I was waiting for help at the abandoned airfield for the second day already. Around noon, I suddenly heard an engine noise in the distance. I clambered onto the helicopter and saw the white roof of a Land Rover chugging along the approach road. That had to be my rescuers!


And yes indeed, it was one of my friends from Kelafo with supplies and two Ethiopian co-workers, who were to stay with me until the aircraft fuel could be flown in from Addis Ababa in one or two days. Finally, I could quench my thirst. I also enjoyed a hot soup as a gift from heaven.


Georg had reached the mission station that evening, safe and sound but completely exhausted. The three Somalis hadn’t given him any problems. My friend explained that if Ethiopians were with me nobody would dare harm me, since robberies of white people carried the death sentence. My two new companions were fine young men and I enjoyed their friendship. We collected a large pile of brushwood and threw green branches on top to make a smoky bonfire so that the rescue plane would see our position.


I spent the waiting time writing letters, especially to my wife. My story filled five aerograms! Back home in Trogen, she read about the rifles aimed at me in the fourth aerogram. The fifth letter didn’t arrive till a day later, so for twenty-four hours she waited on tenterhooks to know about my fate. Over and over again she had to learn to live with this tension. For her, reports like these were confirmation that I was in God’s hands. She has written about how she mastered her task of living yoked to a man who lived so dangerously in her autobiography “The Spear Bearer”.


I fixed the broken windshield temporarily with duct tape but alas, I was unable to help the hundred and fifty students.

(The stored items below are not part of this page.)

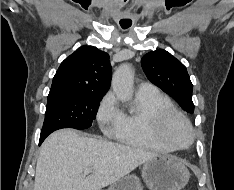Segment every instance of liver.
<instances>
[{
	"mask_svg": "<svg viewBox=\"0 0 234 190\" xmlns=\"http://www.w3.org/2000/svg\"><path fill=\"white\" fill-rule=\"evenodd\" d=\"M156 156L144 149L62 129L41 146L34 190H101ZM88 168L91 174L85 176L83 172Z\"/></svg>",
	"mask_w": 234,
	"mask_h": 190,
	"instance_id": "liver-1",
	"label": "liver"
}]
</instances>
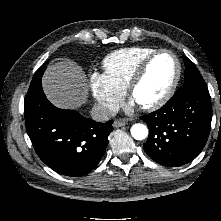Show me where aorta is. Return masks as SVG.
<instances>
[{
    "instance_id": "obj_1",
    "label": "aorta",
    "mask_w": 221,
    "mask_h": 221,
    "mask_svg": "<svg viewBox=\"0 0 221 221\" xmlns=\"http://www.w3.org/2000/svg\"><path fill=\"white\" fill-rule=\"evenodd\" d=\"M130 132L132 137L136 140H143L148 136V128L141 123L134 124Z\"/></svg>"
}]
</instances>
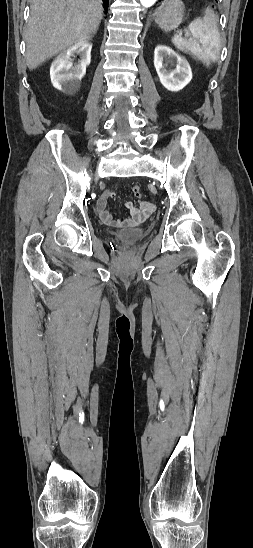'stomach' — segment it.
Listing matches in <instances>:
<instances>
[{
  "mask_svg": "<svg viewBox=\"0 0 253 548\" xmlns=\"http://www.w3.org/2000/svg\"><path fill=\"white\" fill-rule=\"evenodd\" d=\"M185 6L181 0H165L154 14V20L158 26L171 31L182 22Z\"/></svg>",
  "mask_w": 253,
  "mask_h": 548,
  "instance_id": "stomach-1",
  "label": "stomach"
}]
</instances>
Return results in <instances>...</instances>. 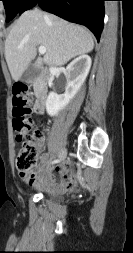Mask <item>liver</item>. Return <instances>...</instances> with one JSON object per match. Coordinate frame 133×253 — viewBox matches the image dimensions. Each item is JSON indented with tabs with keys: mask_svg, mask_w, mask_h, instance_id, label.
Wrapping results in <instances>:
<instances>
[{
	"mask_svg": "<svg viewBox=\"0 0 133 253\" xmlns=\"http://www.w3.org/2000/svg\"><path fill=\"white\" fill-rule=\"evenodd\" d=\"M37 46H44V58H38L35 67L43 64L59 67L78 55L94 48L93 36L80 25L38 9L24 12L14 23L5 41V58L14 81H18L37 55Z\"/></svg>",
	"mask_w": 133,
	"mask_h": 253,
	"instance_id": "obj_1",
	"label": "liver"
}]
</instances>
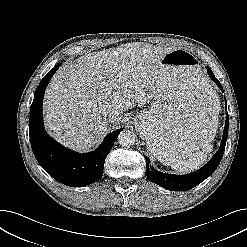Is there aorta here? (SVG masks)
<instances>
[{
    "label": "aorta",
    "mask_w": 247,
    "mask_h": 247,
    "mask_svg": "<svg viewBox=\"0 0 247 247\" xmlns=\"http://www.w3.org/2000/svg\"><path fill=\"white\" fill-rule=\"evenodd\" d=\"M118 143L123 147H129L135 143V134L130 130L121 131L118 135Z\"/></svg>",
    "instance_id": "1"
}]
</instances>
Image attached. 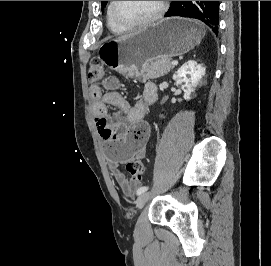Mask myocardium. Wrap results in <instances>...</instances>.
Here are the masks:
<instances>
[{
  "mask_svg": "<svg viewBox=\"0 0 271 266\" xmlns=\"http://www.w3.org/2000/svg\"><path fill=\"white\" fill-rule=\"evenodd\" d=\"M117 3H118V1H111L110 12H111L112 19L114 20L115 23H117L118 25H120L121 27H124L126 29L139 28V27L153 24V23L157 22L159 19H161L166 11V2L165 1H158L157 10L155 11V13L153 15H151L150 17H148L142 21L128 22V21L121 19L118 16V14L116 12Z\"/></svg>",
  "mask_w": 271,
  "mask_h": 266,
  "instance_id": "obj_1",
  "label": "myocardium"
}]
</instances>
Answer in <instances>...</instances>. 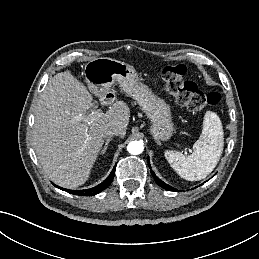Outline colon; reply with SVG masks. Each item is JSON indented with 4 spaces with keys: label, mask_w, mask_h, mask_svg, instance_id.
Instances as JSON below:
<instances>
[{
    "label": "colon",
    "mask_w": 259,
    "mask_h": 259,
    "mask_svg": "<svg viewBox=\"0 0 259 259\" xmlns=\"http://www.w3.org/2000/svg\"><path fill=\"white\" fill-rule=\"evenodd\" d=\"M186 71L183 64L165 67L162 72L165 91L190 111L216 106L221 101V95L218 92L203 93L195 83L185 80Z\"/></svg>",
    "instance_id": "obj_1"
}]
</instances>
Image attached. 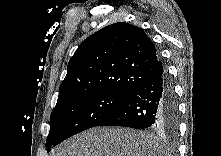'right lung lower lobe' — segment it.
Listing matches in <instances>:
<instances>
[{"instance_id":"right-lung-lower-lobe-1","label":"right lung lower lobe","mask_w":221,"mask_h":156,"mask_svg":"<svg viewBox=\"0 0 221 156\" xmlns=\"http://www.w3.org/2000/svg\"><path fill=\"white\" fill-rule=\"evenodd\" d=\"M178 119L173 86L167 72L163 71L139 87L98 126H124L175 132Z\"/></svg>"}]
</instances>
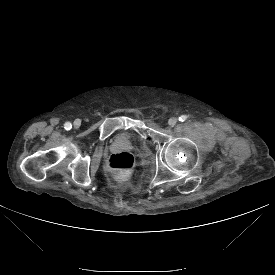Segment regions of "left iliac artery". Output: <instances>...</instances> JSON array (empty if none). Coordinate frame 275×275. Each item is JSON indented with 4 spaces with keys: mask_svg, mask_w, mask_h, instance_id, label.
I'll return each instance as SVG.
<instances>
[{
    "mask_svg": "<svg viewBox=\"0 0 275 275\" xmlns=\"http://www.w3.org/2000/svg\"><path fill=\"white\" fill-rule=\"evenodd\" d=\"M187 119L185 115L179 117V121L184 122Z\"/></svg>",
    "mask_w": 275,
    "mask_h": 275,
    "instance_id": "obj_1",
    "label": "left iliac artery"
}]
</instances>
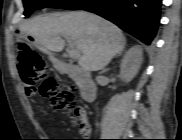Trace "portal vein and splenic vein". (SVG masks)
<instances>
[{"label": "portal vein and splenic vein", "instance_id": "1", "mask_svg": "<svg viewBox=\"0 0 182 140\" xmlns=\"http://www.w3.org/2000/svg\"><path fill=\"white\" fill-rule=\"evenodd\" d=\"M65 38H66L68 45H69V49H68L69 57L72 59H77L79 57L78 51L75 49L71 39L69 37H65Z\"/></svg>", "mask_w": 182, "mask_h": 140}]
</instances>
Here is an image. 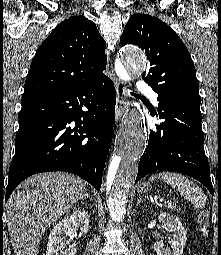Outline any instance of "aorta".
Segmentation results:
<instances>
[{
    "label": "aorta",
    "instance_id": "aorta-1",
    "mask_svg": "<svg viewBox=\"0 0 221 255\" xmlns=\"http://www.w3.org/2000/svg\"><path fill=\"white\" fill-rule=\"evenodd\" d=\"M125 68L119 72L122 78L128 75L139 77L146 68V57L137 47L127 46L121 51ZM147 130L140 109L130 111L119 150L113 156L106 178L107 205L114 222L124 220L129 190L136 178L138 160L146 148Z\"/></svg>",
    "mask_w": 221,
    "mask_h": 255
}]
</instances>
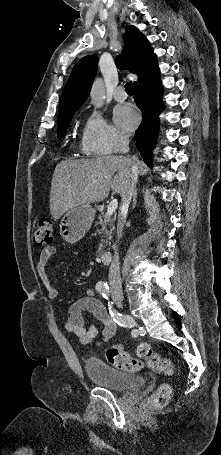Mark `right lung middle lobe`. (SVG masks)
I'll use <instances>...</instances> for the list:
<instances>
[{
	"label": "right lung middle lobe",
	"mask_w": 221,
	"mask_h": 455,
	"mask_svg": "<svg viewBox=\"0 0 221 455\" xmlns=\"http://www.w3.org/2000/svg\"><path fill=\"white\" fill-rule=\"evenodd\" d=\"M73 115H74L73 111L58 114V138L61 139L65 136L66 130L70 124Z\"/></svg>",
	"instance_id": "obj_1"
}]
</instances>
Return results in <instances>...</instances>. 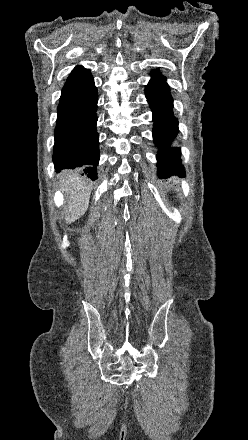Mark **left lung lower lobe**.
Instances as JSON below:
<instances>
[{
  "mask_svg": "<svg viewBox=\"0 0 248 440\" xmlns=\"http://www.w3.org/2000/svg\"><path fill=\"white\" fill-rule=\"evenodd\" d=\"M145 94L153 112V139L155 145L159 147L158 177L161 179L173 175L185 177L180 149L171 147L178 133V120L173 116V99L169 86L165 81L152 79L145 87Z\"/></svg>",
  "mask_w": 248,
  "mask_h": 440,
  "instance_id": "left-lung-lower-lobe-1",
  "label": "left lung lower lobe"
}]
</instances>
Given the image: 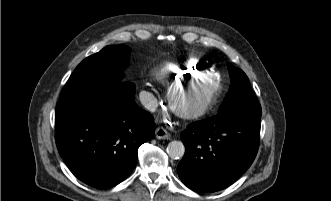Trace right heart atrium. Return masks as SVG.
Instances as JSON below:
<instances>
[{"instance_id": "obj_1", "label": "right heart atrium", "mask_w": 331, "mask_h": 201, "mask_svg": "<svg viewBox=\"0 0 331 201\" xmlns=\"http://www.w3.org/2000/svg\"><path fill=\"white\" fill-rule=\"evenodd\" d=\"M157 96V89L153 85H146L140 91V98L144 102H151Z\"/></svg>"}]
</instances>
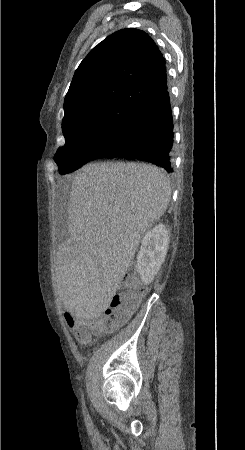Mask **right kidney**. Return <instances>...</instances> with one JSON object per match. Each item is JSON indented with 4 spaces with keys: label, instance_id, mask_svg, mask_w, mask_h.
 Wrapping results in <instances>:
<instances>
[{
    "label": "right kidney",
    "instance_id": "1",
    "mask_svg": "<svg viewBox=\"0 0 245 450\" xmlns=\"http://www.w3.org/2000/svg\"><path fill=\"white\" fill-rule=\"evenodd\" d=\"M169 243L168 231L165 225H156L142 239L137 255V269L145 284L153 281L164 262Z\"/></svg>",
    "mask_w": 245,
    "mask_h": 450
}]
</instances>
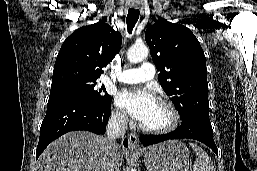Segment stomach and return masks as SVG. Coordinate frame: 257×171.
Returning a JSON list of instances; mask_svg holds the SVG:
<instances>
[{"instance_id": "1", "label": "stomach", "mask_w": 257, "mask_h": 171, "mask_svg": "<svg viewBox=\"0 0 257 171\" xmlns=\"http://www.w3.org/2000/svg\"><path fill=\"white\" fill-rule=\"evenodd\" d=\"M144 164L148 171H188L189 151L180 141H166L144 153Z\"/></svg>"}]
</instances>
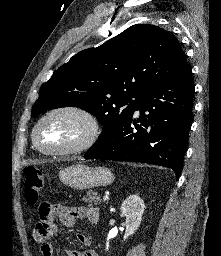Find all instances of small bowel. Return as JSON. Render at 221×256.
Wrapping results in <instances>:
<instances>
[{
    "instance_id": "obj_1",
    "label": "small bowel",
    "mask_w": 221,
    "mask_h": 256,
    "mask_svg": "<svg viewBox=\"0 0 221 256\" xmlns=\"http://www.w3.org/2000/svg\"><path fill=\"white\" fill-rule=\"evenodd\" d=\"M39 219L33 229V237L40 246L42 256H53V248L51 239L58 235V227L55 218H58L64 227H72L77 220L85 219L92 224H96L99 220V211L93 207H69L64 205L43 202L38 210ZM78 241L90 247L91 240L84 233L77 234ZM68 256H99L98 253L91 248L84 251L67 249Z\"/></svg>"
}]
</instances>
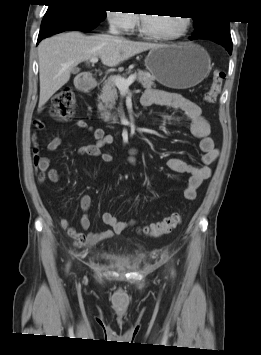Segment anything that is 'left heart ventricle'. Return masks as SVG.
<instances>
[{
	"instance_id": "left-heart-ventricle-1",
	"label": "left heart ventricle",
	"mask_w": 261,
	"mask_h": 355,
	"mask_svg": "<svg viewBox=\"0 0 261 355\" xmlns=\"http://www.w3.org/2000/svg\"><path fill=\"white\" fill-rule=\"evenodd\" d=\"M144 21L147 29L158 34L172 35L182 29V19L178 16H163L147 13L144 15Z\"/></svg>"
}]
</instances>
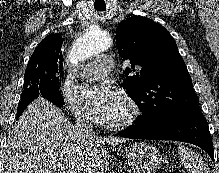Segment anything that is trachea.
<instances>
[{
	"label": "trachea",
	"instance_id": "3493384b",
	"mask_svg": "<svg viewBox=\"0 0 219 173\" xmlns=\"http://www.w3.org/2000/svg\"><path fill=\"white\" fill-rule=\"evenodd\" d=\"M95 9L97 11H104L106 9V7H95Z\"/></svg>",
	"mask_w": 219,
	"mask_h": 173
}]
</instances>
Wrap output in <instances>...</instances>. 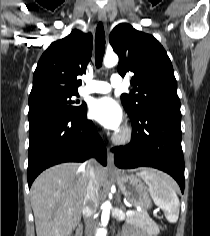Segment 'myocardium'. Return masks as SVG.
I'll return each mask as SVG.
<instances>
[{"label":"myocardium","instance_id":"1","mask_svg":"<svg viewBox=\"0 0 210 236\" xmlns=\"http://www.w3.org/2000/svg\"><path fill=\"white\" fill-rule=\"evenodd\" d=\"M131 138H132V129L126 126L115 134L113 140L117 144H126L131 140Z\"/></svg>","mask_w":210,"mask_h":236}]
</instances>
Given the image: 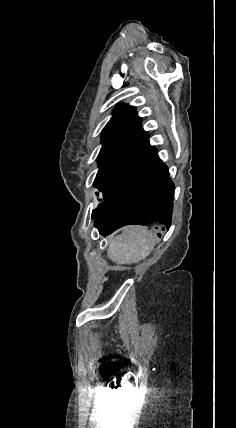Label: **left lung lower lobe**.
Instances as JSON below:
<instances>
[{
	"label": "left lung lower lobe",
	"mask_w": 236,
	"mask_h": 428,
	"mask_svg": "<svg viewBox=\"0 0 236 428\" xmlns=\"http://www.w3.org/2000/svg\"><path fill=\"white\" fill-rule=\"evenodd\" d=\"M93 211L95 227L103 236L130 224L171 226L174 184L157 151L145 142L134 162ZM162 230H165L162 228Z\"/></svg>",
	"instance_id": "left-lung-lower-lobe-1"
}]
</instances>
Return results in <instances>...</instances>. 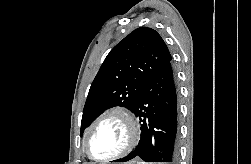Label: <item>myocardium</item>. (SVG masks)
Listing matches in <instances>:
<instances>
[{"label": "myocardium", "instance_id": "f54148a6", "mask_svg": "<svg viewBox=\"0 0 251 164\" xmlns=\"http://www.w3.org/2000/svg\"><path fill=\"white\" fill-rule=\"evenodd\" d=\"M113 116L120 118L126 124L127 130H128L127 143H126L125 147L120 152H118L112 156H109L107 158H102V159L95 158L94 156H92V154L90 152V147H89L92 133L95 130V128L104 119L109 118V117H113ZM139 137H140L139 125H138L137 120L134 117V115L127 108L122 107V106H116V107L108 109L107 111L102 113L90 125V127L87 131V134H86V138H85V144H84L85 145V152H86L88 158L93 160L94 162H98V163L110 162V161L117 160V159H120V158L128 155L137 145V143L139 141Z\"/></svg>", "mask_w": 251, "mask_h": 164}]
</instances>
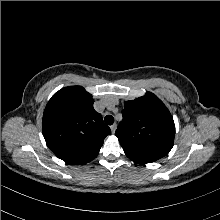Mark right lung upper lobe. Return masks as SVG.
<instances>
[{"label": "right lung upper lobe", "instance_id": "cb5924a9", "mask_svg": "<svg viewBox=\"0 0 220 220\" xmlns=\"http://www.w3.org/2000/svg\"><path fill=\"white\" fill-rule=\"evenodd\" d=\"M93 102L83 87L69 86L56 92L46 105L42 121L45 141L67 163L81 165L93 160L111 133Z\"/></svg>", "mask_w": 220, "mask_h": 220}]
</instances>
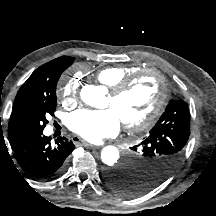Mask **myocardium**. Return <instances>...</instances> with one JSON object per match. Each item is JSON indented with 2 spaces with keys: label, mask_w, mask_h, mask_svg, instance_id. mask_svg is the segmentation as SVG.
Wrapping results in <instances>:
<instances>
[{
  "label": "myocardium",
  "mask_w": 216,
  "mask_h": 216,
  "mask_svg": "<svg viewBox=\"0 0 216 216\" xmlns=\"http://www.w3.org/2000/svg\"><path fill=\"white\" fill-rule=\"evenodd\" d=\"M146 74H152L158 79L160 85L158 98L153 108L144 119L135 123L123 122L124 128L130 132H139L145 130L154 124L157 117L163 110L168 98L167 80L165 76L157 69H144L127 76L110 89V96L113 99H118L121 95L128 91L142 76Z\"/></svg>",
  "instance_id": "obj_1"
}]
</instances>
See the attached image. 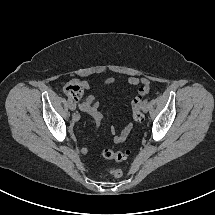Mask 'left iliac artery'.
<instances>
[{
	"instance_id": "left-iliac-artery-1",
	"label": "left iliac artery",
	"mask_w": 215,
	"mask_h": 215,
	"mask_svg": "<svg viewBox=\"0 0 215 215\" xmlns=\"http://www.w3.org/2000/svg\"><path fill=\"white\" fill-rule=\"evenodd\" d=\"M148 99H143L142 101H139L138 103V109L141 111L143 109L144 103L147 102Z\"/></svg>"
}]
</instances>
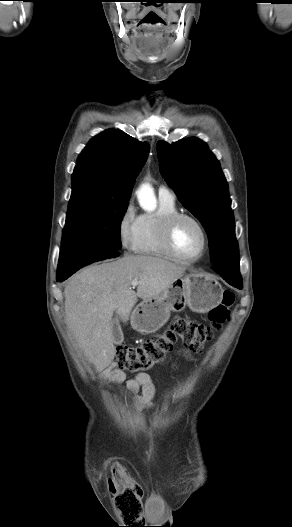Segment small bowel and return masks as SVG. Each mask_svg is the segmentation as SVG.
<instances>
[{
  "mask_svg": "<svg viewBox=\"0 0 292 527\" xmlns=\"http://www.w3.org/2000/svg\"><path fill=\"white\" fill-rule=\"evenodd\" d=\"M105 375L115 384L126 383L128 391L134 394L133 403L136 408L143 409L152 406L155 387L148 374L138 373L134 377L127 379L126 374L122 370L111 365L106 370ZM139 389H141V393L137 394Z\"/></svg>",
  "mask_w": 292,
  "mask_h": 527,
  "instance_id": "small-bowel-1",
  "label": "small bowel"
}]
</instances>
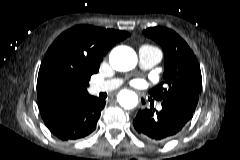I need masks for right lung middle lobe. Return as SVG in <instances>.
<instances>
[{"label": "right lung middle lobe", "instance_id": "1", "mask_svg": "<svg viewBox=\"0 0 240 160\" xmlns=\"http://www.w3.org/2000/svg\"><path fill=\"white\" fill-rule=\"evenodd\" d=\"M97 73L87 71L80 74H70L59 79V87L64 99H74L87 94V87L92 74Z\"/></svg>", "mask_w": 240, "mask_h": 160}]
</instances>
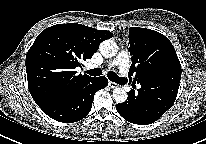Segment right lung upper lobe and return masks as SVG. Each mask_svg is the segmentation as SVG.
Instances as JSON below:
<instances>
[{
  "label": "right lung upper lobe",
  "instance_id": "right-lung-upper-lobe-1",
  "mask_svg": "<svg viewBox=\"0 0 206 144\" xmlns=\"http://www.w3.org/2000/svg\"><path fill=\"white\" fill-rule=\"evenodd\" d=\"M113 36L81 24H57L43 30L26 55L30 93L41 106L59 95L78 89L92 77L76 74L81 61L91 59L99 44Z\"/></svg>",
  "mask_w": 206,
  "mask_h": 144
}]
</instances>
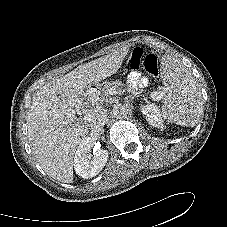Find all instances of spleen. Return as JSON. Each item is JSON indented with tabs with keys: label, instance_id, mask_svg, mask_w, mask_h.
<instances>
[{
	"label": "spleen",
	"instance_id": "1",
	"mask_svg": "<svg viewBox=\"0 0 227 227\" xmlns=\"http://www.w3.org/2000/svg\"><path fill=\"white\" fill-rule=\"evenodd\" d=\"M162 91L152 97L162 98V116L181 126H195L203 113V100L195 79L178 60L165 56L161 62Z\"/></svg>",
	"mask_w": 227,
	"mask_h": 227
}]
</instances>
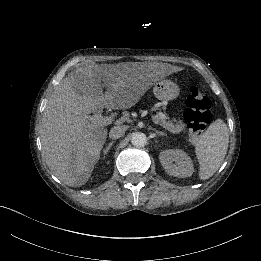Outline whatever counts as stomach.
Returning a JSON list of instances; mask_svg holds the SVG:
<instances>
[{"instance_id": "0dacf381", "label": "stomach", "mask_w": 261, "mask_h": 261, "mask_svg": "<svg viewBox=\"0 0 261 261\" xmlns=\"http://www.w3.org/2000/svg\"><path fill=\"white\" fill-rule=\"evenodd\" d=\"M179 92V87L170 80H162L153 88V93L159 100H173L179 96Z\"/></svg>"}]
</instances>
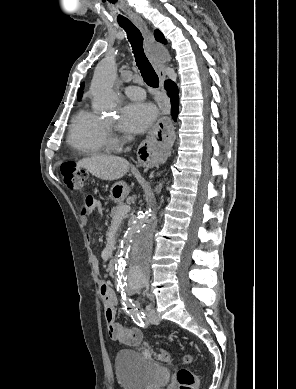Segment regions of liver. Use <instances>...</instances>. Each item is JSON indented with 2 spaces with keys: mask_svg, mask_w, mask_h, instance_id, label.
Returning <instances> with one entry per match:
<instances>
[{
  "mask_svg": "<svg viewBox=\"0 0 296 389\" xmlns=\"http://www.w3.org/2000/svg\"><path fill=\"white\" fill-rule=\"evenodd\" d=\"M78 167L85 168L95 177L114 181L122 178L129 171V162L121 157L111 155H93L77 162Z\"/></svg>",
  "mask_w": 296,
  "mask_h": 389,
  "instance_id": "1",
  "label": "liver"
}]
</instances>
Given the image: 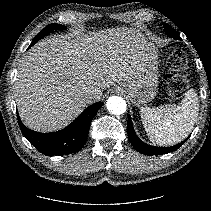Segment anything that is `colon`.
Here are the masks:
<instances>
[{"label": "colon", "instance_id": "colon-1", "mask_svg": "<svg viewBox=\"0 0 211 211\" xmlns=\"http://www.w3.org/2000/svg\"><path fill=\"white\" fill-rule=\"evenodd\" d=\"M186 56L180 49H174L170 54L165 75V83L173 96H181L188 87L189 76L186 73Z\"/></svg>", "mask_w": 211, "mask_h": 211}]
</instances>
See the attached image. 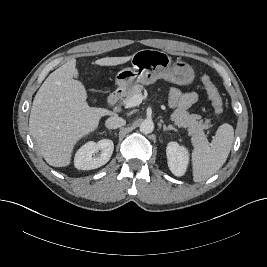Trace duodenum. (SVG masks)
Listing matches in <instances>:
<instances>
[{"mask_svg": "<svg viewBox=\"0 0 267 267\" xmlns=\"http://www.w3.org/2000/svg\"><path fill=\"white\" fill-rule=\"evenodd\" d=\"M124 95V90L119 88L116 89L115 91H113L109 97H108V105L109 106H114L115 104H117L123 97Z\"/></svg>", "mask_w": 267, "mask_h": 267, "instance_id": "duodenum-1", "label": "duodenum"}]
</instances>
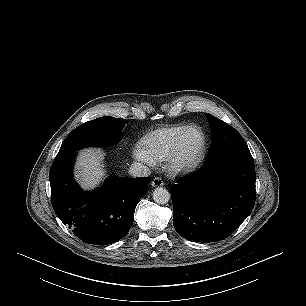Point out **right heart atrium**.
I'll use <instances>...</instances> for the list:
<instances>
[{"label": "right heart atrium", "instance_id": "right-heart-atrium-1", "mask_svg": "<svg viewBox=\"0 0 306 306\" xmlns=\"http://www.w3.org/2000/svg\"><path fill=\"white\" fill-rule=\"evenodd\" d=\"M133 155L138 161L146 165L151 166L154 164L152 157L143 149L140 148L135 149Z\"/></svg>", "mask_w": 306, "mask_h": 306}]
</instances>
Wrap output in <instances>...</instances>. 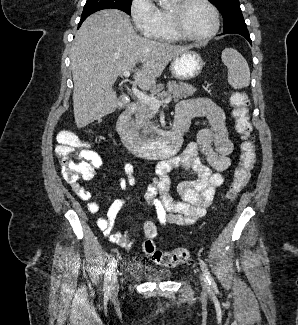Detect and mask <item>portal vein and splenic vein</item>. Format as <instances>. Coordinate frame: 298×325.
Returning a JSON list of instances; mask_svg holds the SVG:
<instances>
[{"label":"portal vein and splenic vein","instance_id":"portal-vein-and-splenic-vein-1","mask_svg":"<svg viewBox=\"0 0 298 325\" xmlns=\"http://www.w3.org/2000/svg\"><path fill=\"white\" fill-rule=\"evenodd\" d=\"M123 76H125V78H128V76H130V70H126V72H123ZM131 90L133 94L137 96L140 102H145V104H149V106H151L154 112H158L161 104H168V102H171L172 100L171 96H166V98H163V100H159L157 96H149V94H145V92H142V90H139V88H136V86H132Z\"/></svg>","mask_w":298,"mask_h":325}]
</instances>
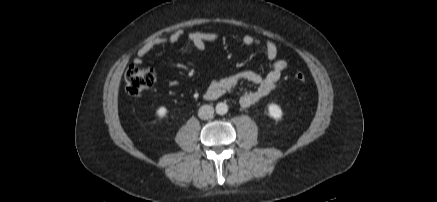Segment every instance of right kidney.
I'll return each instance as SVG.
<instances>
[{
    "mask_svg": "<svg viewBox=\"0 0 437 202\" xmlns=\"http://www.w3.org/2000/svg\"><path fill=\"white\" fill-rule=\"evenodd\" d=\"M166 113H167V108L164 107V106H161V107H159V108L156 110V115H157L159 118L164 117V116L166 115Z\"/></svg>",
    "mask_w": 437,
    "mask_h": 202,
    "instance_id": "right-kidney-1",
    "label": "right kidney"
}]
</instances>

They had to be evacuated in the meantime by boat.


However, soon afterwards I was able to supply seventeen villages that had been cut off by the floods with a mixture of wheat, soya and milk powder, thus saving many people from starvation, especially children. How must those would-be robbers have felt when they saw the same pilot that they had wanted to rob and possibly kill, bringing lifesaving aid to them and their people?